Hi there, I was wondering is there any quick hack to search entity hierarchy by render asset?
I was dumb enough to forget about batching and there’s more than 1,500 entities sharing 15 models
Any ideas to select all entities that share same asset?
Hi there, I was wondering is there any quick hack to search entity hierarchy by render asset?
I was dumb enough to forget about batching and there’s more than 1,500 entities sharing 15 models
Any ideas to select all entities that share same asset?
You can maybe just select all entities with render asset and add them to a batch? It does not need to be per render asset type.
It doesn’t matter if entities has different asset models and materials?

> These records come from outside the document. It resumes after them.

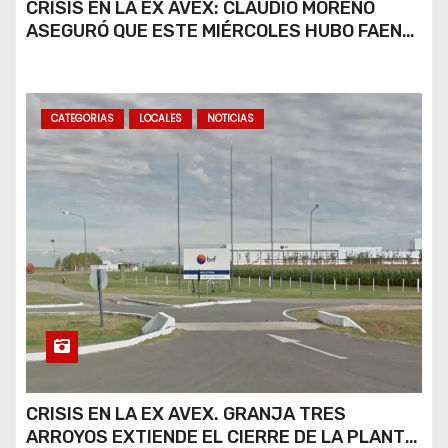
CRISIS EN LA EX AVEX: CLAUDIO MORENO
ASEGURÓ QUE ESTE MIÉRCOLES HUBO FAENA
PARCIAL Y QUE AÚN NO HAY DEFINICIONES
SOBRE EL FUTURO DE LA PLANTA
CATEGORIAS
LOCALES
NOTICIAS
CRISIS EN LA EX AVEX. GRANJA TRES
ARROYOS EXTIENDE EL CIERRE DE LA PLANTA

However, it did a huge impact
Materials 1313 ~> 47
Mesh Instances 1591 ~> 316
Draw calls 1582 ~> 316
Although some collision models are a little inaccurate
All entities rest on the plane that has a world space of 210x210, what should be the correct AABB for batch group?
Thanks
Update: It turns out large AABB drastically increases triangle count once shadows are casted, I wonder what the “golden middle” is between draw calls, triangles and materials count
It does not, the batch group internally automatically creates batches per material.
That’s correct, the larger the batch (based on AABB), the less efficient frustum culling, as whole batch is either in or out. This allows you to balance GPU vs CPU. More triangles to render vs more meshes to submit, and so it depends on your bottleneck.

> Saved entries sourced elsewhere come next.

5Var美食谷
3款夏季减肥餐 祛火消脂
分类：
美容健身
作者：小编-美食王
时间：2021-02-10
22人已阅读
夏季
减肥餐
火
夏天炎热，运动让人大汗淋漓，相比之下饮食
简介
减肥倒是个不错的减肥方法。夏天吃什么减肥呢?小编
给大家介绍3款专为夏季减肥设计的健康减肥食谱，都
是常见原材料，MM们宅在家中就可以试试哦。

Gotcha, the scene is very triangle intensive, currently at 450k standing from far away (without shadows enabled) and with shadows enabled getting max 700k at some places without any batching, shadows distance is set to 40, what would be the best option for batching in terms of performance? Thank you
There is no simple answer here. On most devices, 1M triangles is no big deal at all, and most projects are CPU limited and not number of triangles limited. So larger batches are better, as they save CPU cost.

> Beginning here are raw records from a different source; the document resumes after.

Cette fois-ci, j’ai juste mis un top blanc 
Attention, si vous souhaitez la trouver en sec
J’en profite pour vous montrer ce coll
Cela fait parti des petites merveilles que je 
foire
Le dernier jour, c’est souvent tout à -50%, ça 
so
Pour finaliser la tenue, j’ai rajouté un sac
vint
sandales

Can confirm these words as just tested and got interesting results.
This PC has relatively old hardware GT630 and Athlon II X3 445
No batching / shadows on:
Looking at all entities far from distance:
Triangles: 500K
Draw Calls: 1900
Fps : Avg 25
Mesh Inst: 1818
Walking trough entities:
Triangles: Up to 700K
Draw Calls: 1900
Fps: Avg 42
Mesh Inst: Below 1818
No batching / shadows off:
Looking at all entities far from distance:
Triangles: 425K
Draw Calls: 1818
Fps : 36
Mesh Inst: 1818
Walking trough entities:
Triangles: Below 425K
Draw Calls: Below 1818
Fps: Avg 59
Mesh Inst: 1818
Batching AABB 100 / shadows on:
Looking at all entities far from distance:
Triangles: 596K
Draw Calls: 218
Fps : Avg 59
Mesh Inst: 152
Walking trough entities:
Triangles: Up to 1.7M
Draw Calls: Up to 400
Fps: Avg 59
Mesh Inst: 152
Batching AABB 100 / shadows off:
Looking at all entities far from distance:
Triangles: 425K
Draw Calls: 152
Fps : Avg 59
Mesh Inst: 152
Walking trough entities:
Triangles: Below 425K
Draw Calls: Below 152
Fps: Avg 59
Mesh Inst: 152
Batching AABB 250 / shadows on:
Looking at all entities far from distance:
Triangles: 1.8M
Draw Calls: 165
Fps : Avg 54
Mesh Inst: 46
Walking trough entities:
Triangles: Up to 2.1M
Draw Calls: Up to 200
Fps: Avg 45
Mesh Inst: 46
Batching AABB 250 / shadows off:
Looking at all entities far from distance:
Triangles: 425K
Draw Calls: 46
Fps : Avg 59
Mesh Inst: 46
Walking trough entities:
Triangles: Little below 425K
Draw Calls: Little below 46
Fps: Avg 59
Mesh Inst: 46
It’s interesting how AABB 100 performed better than 250 on this particular device, probably triangles were too much of to handle
Update: It had to be something else, poped up windows of CPU and GPU usage
GPU usage increases, CPU decreases while AABB size is beeing increased
250 AABB is giving
CPU Usage of 40%
GPU 3D Usage of ~70%
It has to be something else. GeeForce3 released 20 years ago could render few million triangles at 60fps, so your GPU definitely does not struggle with that.
I guess the other aspect is overdraw. If you have lots of small meshes, they sort front to back … and those behind something already rendered are pretty cheap, as the fragment shader is simply skipped.
If your scene is batched, the batches are sorted (and not individual meshes), and so their order is less front to back, and so fragment shader gets to run a lot more … as often mesh behind other gets rendered first.